• Work order: Restate the last part of the records below word for word, beginning at the line with "Task: Click on" and ending at the final line.

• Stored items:
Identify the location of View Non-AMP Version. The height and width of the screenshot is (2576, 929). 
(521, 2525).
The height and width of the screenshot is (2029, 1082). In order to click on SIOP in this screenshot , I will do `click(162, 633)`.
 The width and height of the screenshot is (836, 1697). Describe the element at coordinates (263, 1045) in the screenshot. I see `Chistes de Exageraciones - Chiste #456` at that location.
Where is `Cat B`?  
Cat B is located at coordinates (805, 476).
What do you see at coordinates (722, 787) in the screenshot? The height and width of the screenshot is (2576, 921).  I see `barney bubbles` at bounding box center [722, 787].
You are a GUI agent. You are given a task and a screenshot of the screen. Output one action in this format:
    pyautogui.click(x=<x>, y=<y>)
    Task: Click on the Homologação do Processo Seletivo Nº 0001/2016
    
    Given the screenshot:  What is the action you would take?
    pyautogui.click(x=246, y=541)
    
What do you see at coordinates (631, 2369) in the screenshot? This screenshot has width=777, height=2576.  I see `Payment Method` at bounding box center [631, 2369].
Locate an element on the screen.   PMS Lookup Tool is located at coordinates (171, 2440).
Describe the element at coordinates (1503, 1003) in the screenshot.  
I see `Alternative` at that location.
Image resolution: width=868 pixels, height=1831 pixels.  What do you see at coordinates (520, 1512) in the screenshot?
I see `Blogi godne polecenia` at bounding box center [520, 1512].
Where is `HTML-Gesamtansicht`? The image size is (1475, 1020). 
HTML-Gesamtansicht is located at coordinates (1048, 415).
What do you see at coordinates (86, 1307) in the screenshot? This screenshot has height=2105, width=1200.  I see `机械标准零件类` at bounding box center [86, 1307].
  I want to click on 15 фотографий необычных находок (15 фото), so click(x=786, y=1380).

• Written response:
    Task: Click on the Homologação do Processo Seletivo Nº 0001/2016
    
    Given the screenshot:  What is the action you would take?
    pyautogui.click(x=246, y=541)
    
What do you see at coordinates (631, 2369) in the screenshot? This screenshot has width=777, height=2576.  I see `Payment Method` at bounding box center [631, 2369].
Locate an element on the screen.   PMS Lookup Tool is located at coordinates (171, 2440).
Describe the element at coordinates (1503, 1003) in the screenshot.  
I see `Alternative` at that location.
Image resolution: width=868 pixels, height=1831 pixels.  What do you see at coordinates (520, 1512) in the screenshot?
I see `Blogi godne polecenia` at bounding box center [520, 1512].
Where is `HTML-Gesamtansicht`? The image size is (1475, 1020). 
HTML-Gesamtansicht is located at coordinates (1048, 415).
What do you see at coordinates (86, 1307) in the screenshot? This screenshot has height=2105, width=1200.  I see `机械标准零件类` at bounding box center [86, 1307].
  I want to click on 15 фотографий необычных находок (15 фото), so click(x=786, y=1380).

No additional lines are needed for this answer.